The Yukawa particle became known as the pi-meson (later the pion). Pions came in three varieties: positive, negative, and zero charge. The charged varieties decayed rapidly into muons and neutrinos, and that is why muons were observed before pions: the parent pi-mesons (pions) had decayed away into muons.
The zero-charged pions (the neutral pions) decayed into two very energetic gamma rays.
Gamma rays and X-rays are both electromagnetic radiation and they have a considerable overlap in the electromagnetic spectrum; so that over a range of energies they cannot be differentiated by detection only. To distinguish them their origin must be known, and in the case of X-rays, the origin is outside the nucleus due to electron interaction. 
So, gamma rays from the radioactive decay of the nucleus; X-rays from outside the nucleus, from electron interaction.

For his work, Yukawa was awarded the 1949 Nobel Prize -- the first Japanese to have earned one.

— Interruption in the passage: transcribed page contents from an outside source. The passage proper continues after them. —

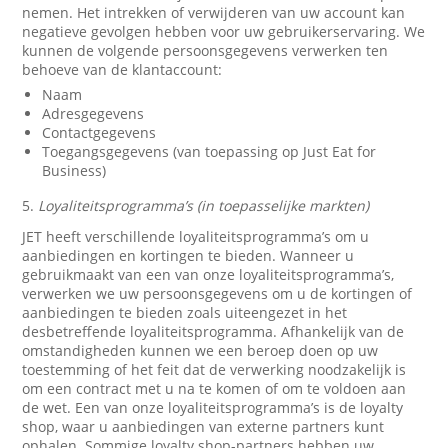
nemen. Het intrekken of verwijderen van uw account kan
negatieve gevolgen hebben voor uw gebruikerservaring. We
kunnen de volgende persoonsgegevens verwerken ten
behoeve van de klantaccount:
Naam
Adresgegevens
Contactgegevens
Toegangsgegevens (van toepassing op Just Eat for
Business)
5.
Loyaliteitsprogramma’s (in toepasselijke markten)
JET heeft verschillende loyaliteitsprogramma’s om u
aanbiedingen en kortingen te bieden. Wanneer u
gebruikmaakt van een van onze loyaliteitsprogramma’s,
verwerken we uw persoonsgegevens om u de kortingen of
aanbiedingen te bieden zoals uiteengezet in het
desbetreffende loyaliteitsprogramma. Afhankelijk van de
omstandigheden kunnen we een beroep doen op uw
toestemming of het feit dat de verwerking noodzakelijk is
om een contract met u na te komen of om te voldoen aan
de wet. Een van onze loyaliteitsprogramma’s is de loyalty
shop, waar u aanbiedingen van externe partners kunt
ophalen. Sommige loyalty shop-partners hebben uw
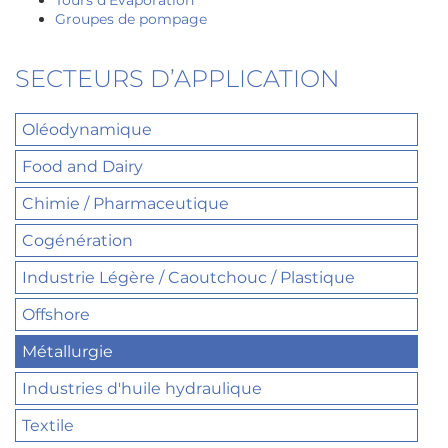
Groupes de pompage
SECTEURS D’APPLICATION
Oléodynamique
Food and Dairy
Chimie / Pharmaceutique
Cogénération
Industrie Légère / Caoutchouc / Plastique
Offshore
Métallurgie
Industries d'huile hydraulique
Textile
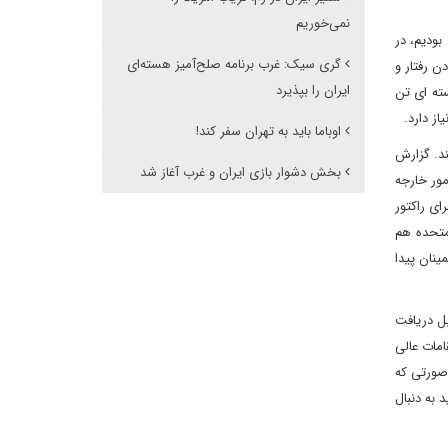
نمی‌خوریم
هوری 6 نوامبر در آمریکا شاهد آن بودیم، در
گری سیک: غرب برنامه صلح‌آمیز هسته‌ای
ن رفتار و
ایران را بپذیرد
سته ای تن
از دارد.
اوباما باید به تهران سفر کند!
کنند. گزارش
بخش دشوار بازی ایران و غرب آغاز شد
مور خارجه
خت مورد نیاز برای راکتور
متحده هم
ینان پیدا
شده در مقابل دریافت
امات عالی
 صورتی که
 به دنبال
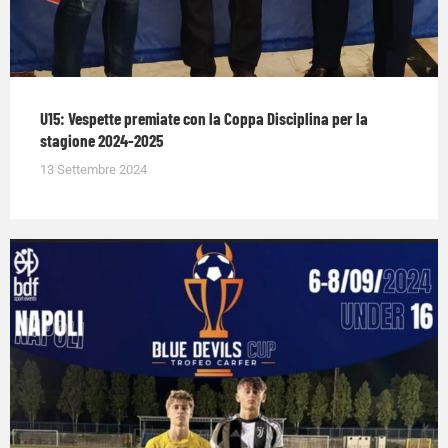
U15: Vespette premiate con la Coppa Disciplina per la
stagione 2024-2025
13 Settembre 2024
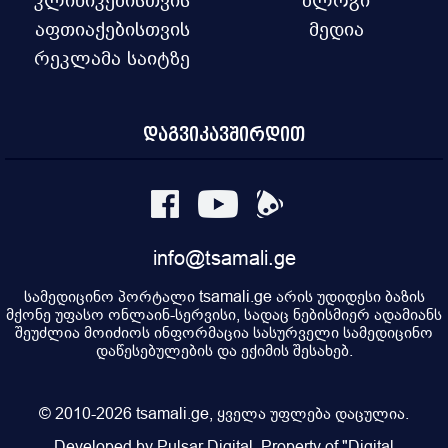
აფთიაქებისთვის
მედია
რეკლამა საიტზე
დაგვიკავშირდით
info@tsamali.ge
სამედიცინო პორტალი tsamali.ge არის უდიდესი ბაზის
მქონე უფასო ონლაინ-სერვისი, სადაც ნებისმიერ ადამიანს
შეუძლია მოიძიოს ინფორმაცია სასურველი სამედიცინო
დაწესებულების და ექიმის შესახებ.
© 2010-2026 tsamali.ge, ყველა უფლება დაცულია.
Developed by Pulsar Digital, Property of "Digital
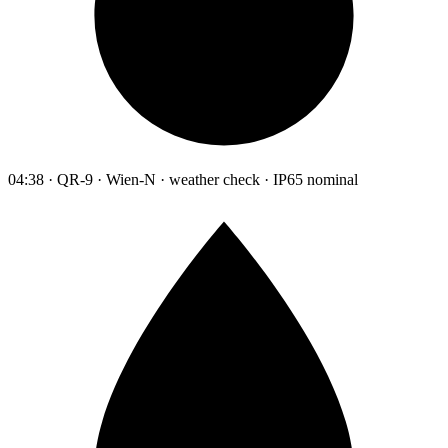
04:38 · QR-9 · Wien-N · weather check · IP65 nominal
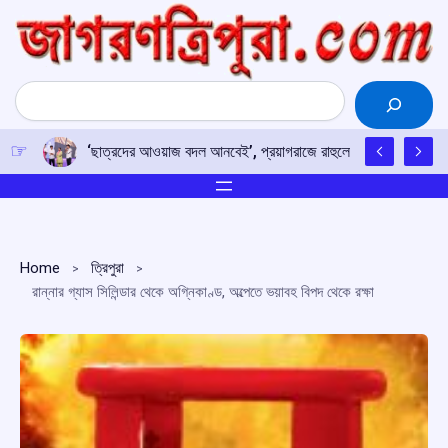
Skip
to
content
Search
‘ছাত্রদের আওয়াজ বদল আনবেই’, প্রয়াগরাজে রাহুলের হুঙ্কার
Home
ত্রিপুরা
রান্নার গ্যাস সিলিন্ডার থেকে অগ্নিকাণ্ড, অল্পেতে ভয়াবহ বিপদ থেকে রক্ষা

The problem with this discovery: physicists now identified a completely unexpected plethora of new mesons.

From wiki:
Mesons are the associated quantum-field particles that transmit the nuclear force between hadrons that pull those together into a nucleus. Their effect is analogous to photons that are the force carriers that transmit the electromagnetic force of attraction between oppositely charged protons and electrons that allow individual atoms to exist, and further, to pull atoms together into molecules.
Bottom line:
  • photons: electromagnetic glue, holding the atom together, holding the proton and the electron together
  • mesons: the nuclear glue, holding protons together within the nucleus
It is interesting to note, something I have not seen commented on in the literature, is that as the number of protons go up in atoms, the number of neutrons rises more quickly, if that makes sense. For example, in helium: two protons and two neutrons, whereas uranium-92 has 92 protons and 146 neutrons.